# our vacation



## moswen

i'm bored, a little more buzzed than i thought i would get, my husband has fallen asleep, i want to talk to somebody, and we have one last day here in rome before our vacation comes to an end, so i thought i would post the best pictures of our time in greece (notice i say greece because rome SUCKS! and greece is only cool because of our time on MYKONOS!!!! never, never, never go to athens. it smells bad, there are dogs everywhere, and there's graffiti everywhere. and it's really sad when little children come and ask you for money while you're eating... but you can buy gucci, armani, prada, chenelle, louis voutton, dolce and gabbana, and more, bags for 20 euros and sunglasses for 5 euros here! which if you're a man, shut up, but if you're a woman, you know!!) ... oh and you guys are going to love the last few pictures!!!

so here's the acropolis






the entrance to the theatre of dionysis





a stupid picture of me and the hubbs





and what, you say, does this have to do with greece?
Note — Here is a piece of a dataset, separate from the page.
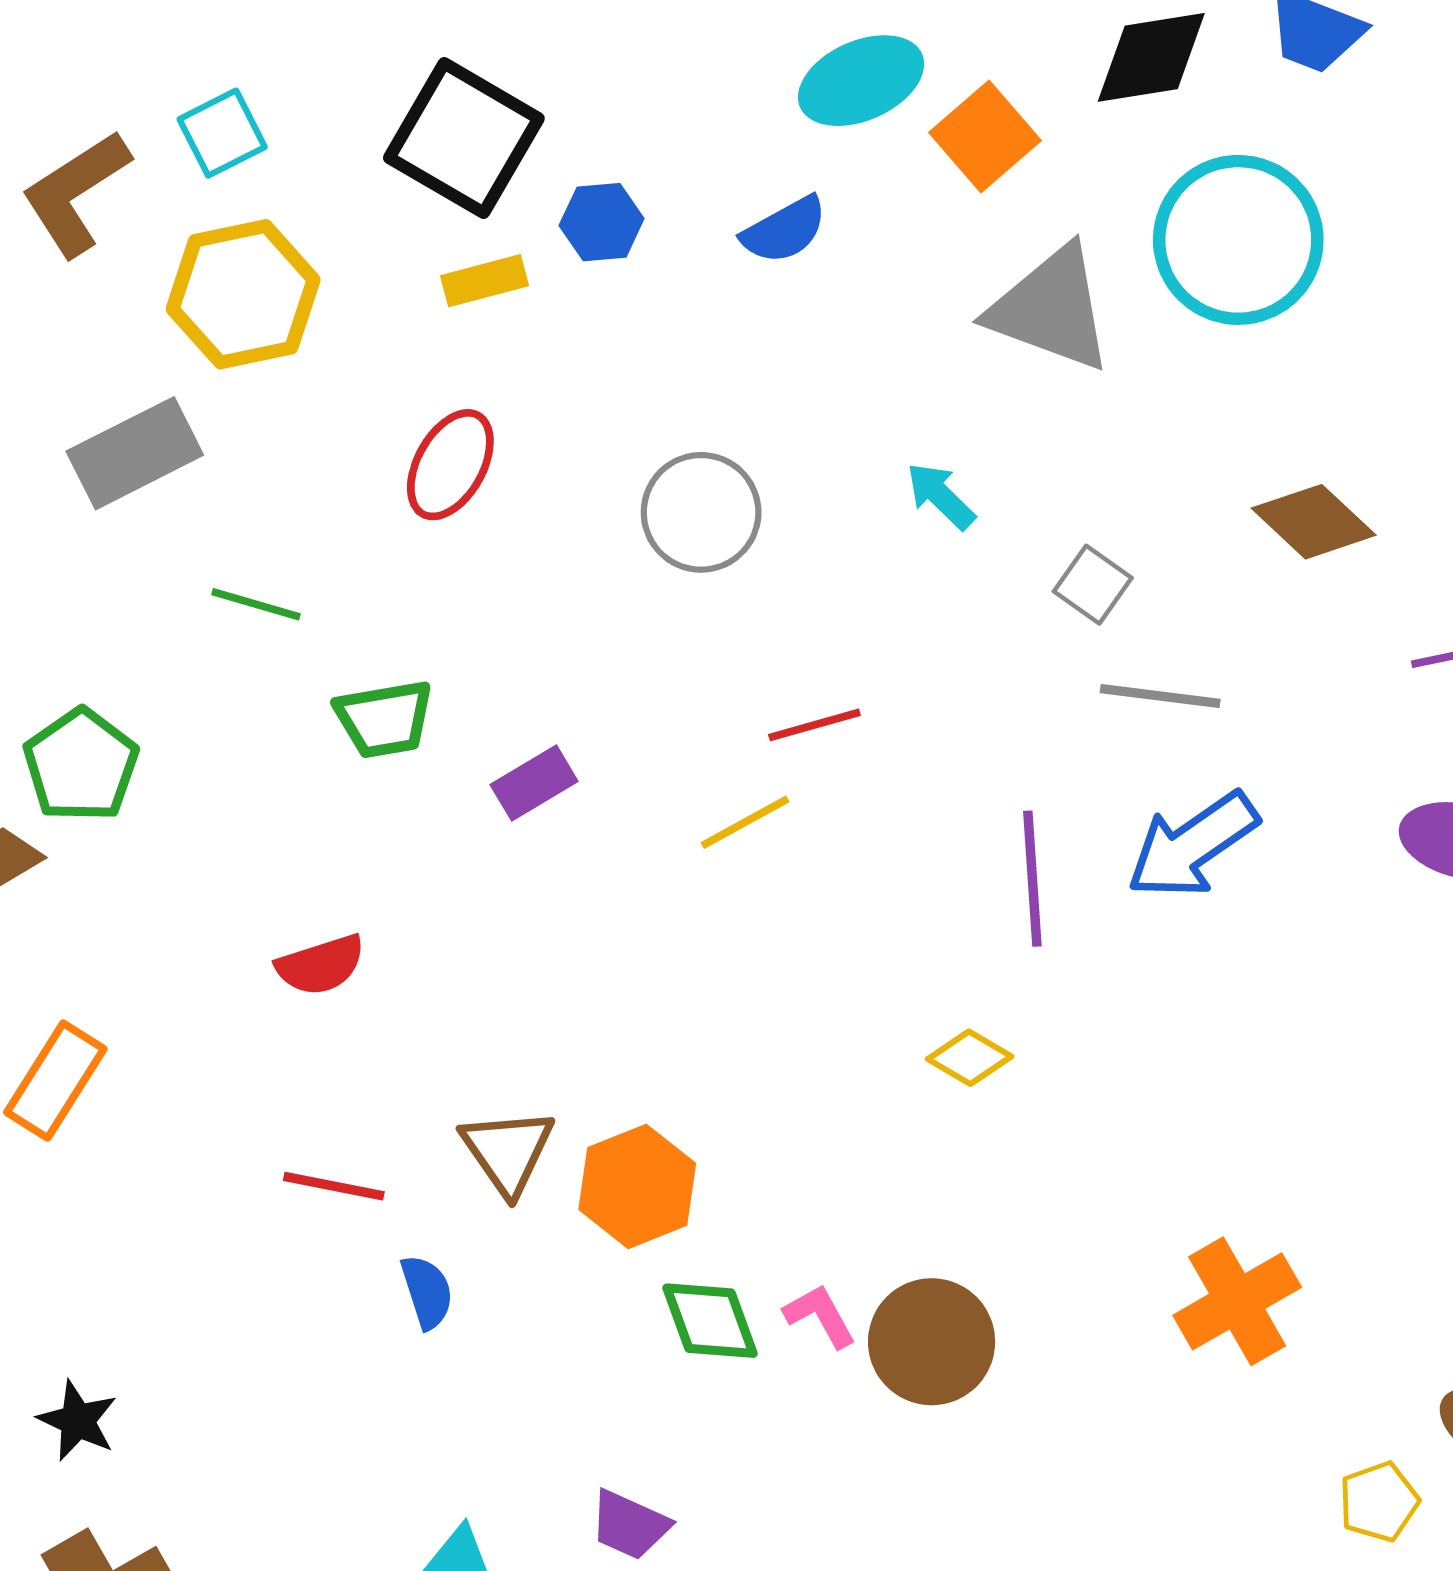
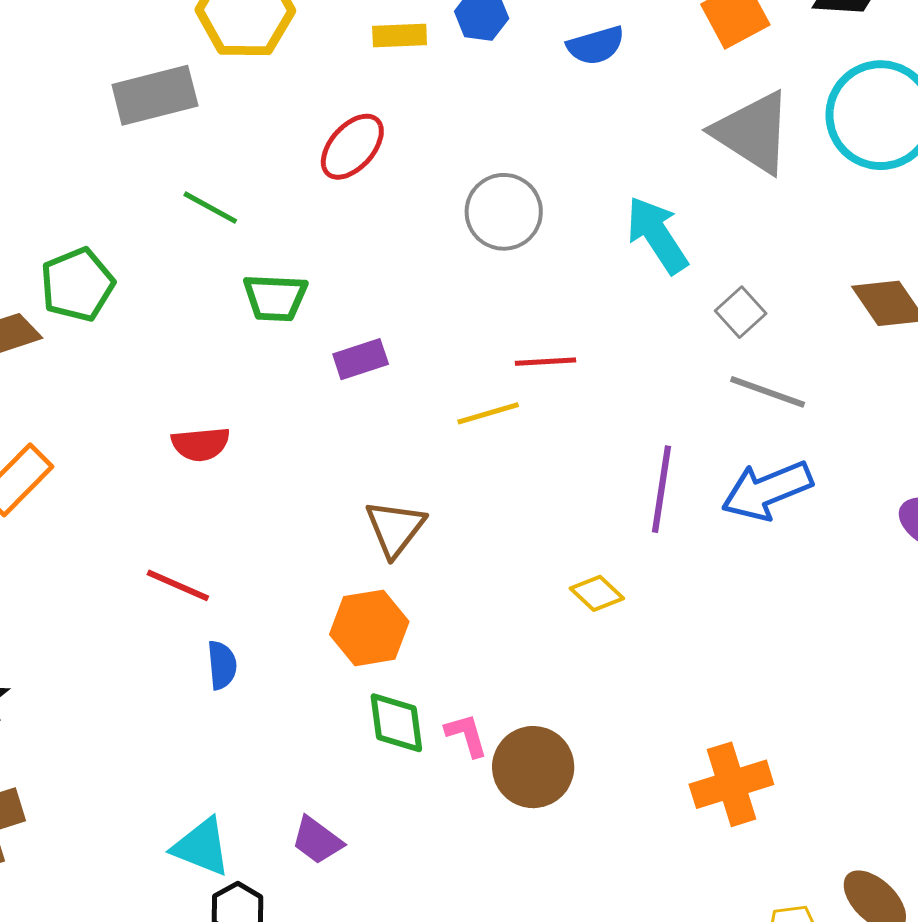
cyan arrow: (941, 496) -> (657, 235), size x1.6
brown triangle: (508, 1151) -> (395, 528), moved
WHERE ELSE DOES MCDONALDS GIVE YOU A FORK TO EAT YOUR FRENCH FRIES WITH??!!





this is one "street" mykonos town, with all the shops opened up





this is a picture of the "beaches" of mykonos and how clear the water is





haha! i didn't know i was in this picture, but this is the four wheeler we drove around on the STREETS of mykonos, parked infront of a pigeon house. that's right, a pigeon house. they have houses, for pigeons, on an island paradise.





and here they are, as promised:
















told you you were going to love it!! anyone else's fingers twitching to steal some local vegetation? maggie, yvonne, let's say we move here!!
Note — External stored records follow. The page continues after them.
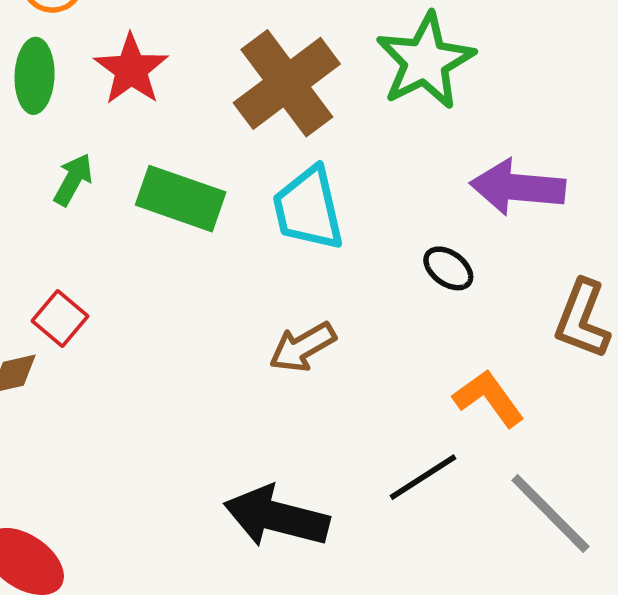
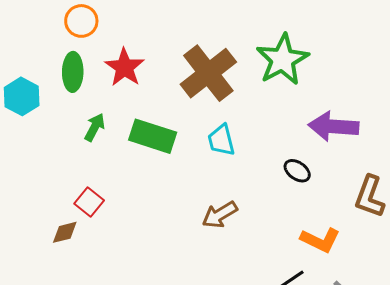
cyan trapezoid: (308, 209) -> (221, 140), size x0.7
orange L-shape: (489, 398) -> (320, 240), turned 153

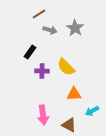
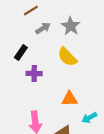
gray arrow: (50, 30) -> (43, 28), turned -48
yellow semicircle: (66, 67) -> (67, 57), moved

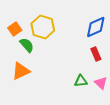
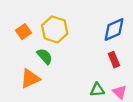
green semicircle: (27, 45) -> (45, 56), moved

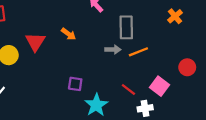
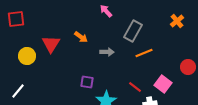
gray rectangle: (126, 27) -> (133, 31), turned 30
gray arrow: (113, 50) -> (107, 52), moved

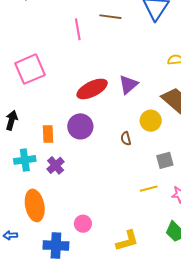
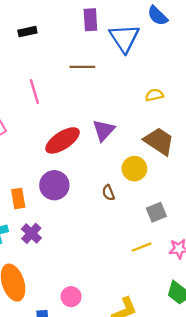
brown line: (110, 17) -> (82, 67), moved
pink line: (78, 29) -> (34, 91), moved

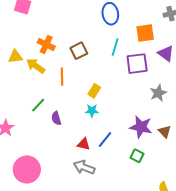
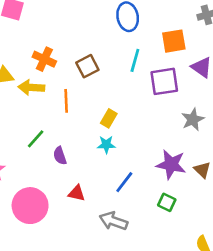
yellow arrow: (36, 66) -> (31, 87), turned -30
red triangle: (84, 144) -> (77, 193), moved
gray arrow: (84, 167) -> (113, 221), moved
pink circle: (27, 169) -> (30, 206), moved

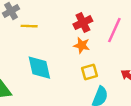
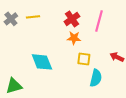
yellow line: (29, 26) -> (33, 17), moved
yellow square: (90, 72) -> (84, 59), turned 32

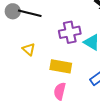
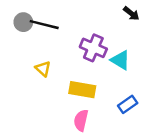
purple cross: (70, 32) -> (93, 48), turned 35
okay actually i have 6 more pictures of cactus, but you're only allowed to post 10 pictures....

here are some more:





















TONS! this must be what it's like to live in california...


----------



## Yvonne G

Beautiful! Rebekah. Thanks for sharing your vacation with us. How lucky you were to be able to see those places first hand.


----------



## terryo

OMG!! I loved those pictures. A am not a traveler, and I always love when someone posts pictures of other countries that they've been to. Thank you so much for posting them...I really enjoyed them.


----------



## Stephanie Logan

Hey! Where are the cactus _fruits_?! Taco won't eat those pads! 
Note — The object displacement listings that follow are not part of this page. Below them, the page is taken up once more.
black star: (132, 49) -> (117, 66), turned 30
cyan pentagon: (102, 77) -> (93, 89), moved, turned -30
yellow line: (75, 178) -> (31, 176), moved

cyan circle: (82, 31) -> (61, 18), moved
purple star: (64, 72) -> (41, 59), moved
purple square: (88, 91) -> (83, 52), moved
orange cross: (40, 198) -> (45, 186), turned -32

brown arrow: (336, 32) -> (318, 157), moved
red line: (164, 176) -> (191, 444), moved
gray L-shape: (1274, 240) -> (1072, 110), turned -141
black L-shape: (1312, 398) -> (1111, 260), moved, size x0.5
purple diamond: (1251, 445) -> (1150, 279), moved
Why do you hate Roma? I love it more each time I go. I have never been to Greece, but I want to. Your photos are only making it worse.


----------



## Isa

Really nice pics, thank you so much for sharing .


----------



## terryo

Stephanie....look at the last picture....loads of fruit.


----------



## dmmj

I saw a ton of fruit in the last couple of pics, I imagine quite a few mouths were watering.


----------



## Stephanie Logan

terryo said:


> Stephanie....look at the last picture....loads of fruit.



Oh yeah, _those_ fruit. Well, now I have the excuse I needed to go to Greece...Taco needs more cactus fruit! Anyone else?


----------



## moswen

Stephanie Logan said:


> Hey! Where are the cactus _fruits_?! Taco won't eat those pads!
> 
> Why do you hate Roma? I love it more each time I go. I have never been to Greece, but I want to. Your photos are only making it worse.



oh i was just so tired by the end of two weeks, and i hate crowds and crowded places and people, and it was crowded, and mykonos was so much more awesome and i was sad to leave it! 

if you ever go to greece, don't go to athens, even in the "nice" end of town it was crowded and smelly, and there were stray dogs everywhere in every shaded place sleeping, my husband and i at first thought they were dead, but they were all breathing... and some of the streets just smell, like garbage, or dead things, or fish... i mean it doesn't matter where you are, you can walk past a gucci store and there are stinking smelly garbage cans right infront of the doorway... what?!

i would definately go back to mykonos again though. if anyone has ever seen like magaziene pictures of tahiti, with how clear the water is and everything, that was mykonos! only it was better, because it was located in greece! excepts minus the miles and miles of sandy beaches, there were a few sandy beaches, but they were more like the size of the ones you would find in galveston or something. they probably can't help it though, the whole island is only like 5 miles long!

and there were rocks everywhere, there were cleared out fields sectioned off with rock walls, it's like they see a spot, and they say, "hey, i want to put my grape or sheep field right there" so they pick up all the rocks and move it to the edge and form a wall! without mortar, or cement, or anything inbetween! i don't know how their "fences" don't fall over, but my husband and i stopped at some and touched them, and sure enough, just stacked rocks! very simple. and nice. and quiet, and not smelly!! they have a beach on the island called paradise, (with the number two beach bar/club in the world, but we were there during off season so it was closed) and it really is paradise!!


----------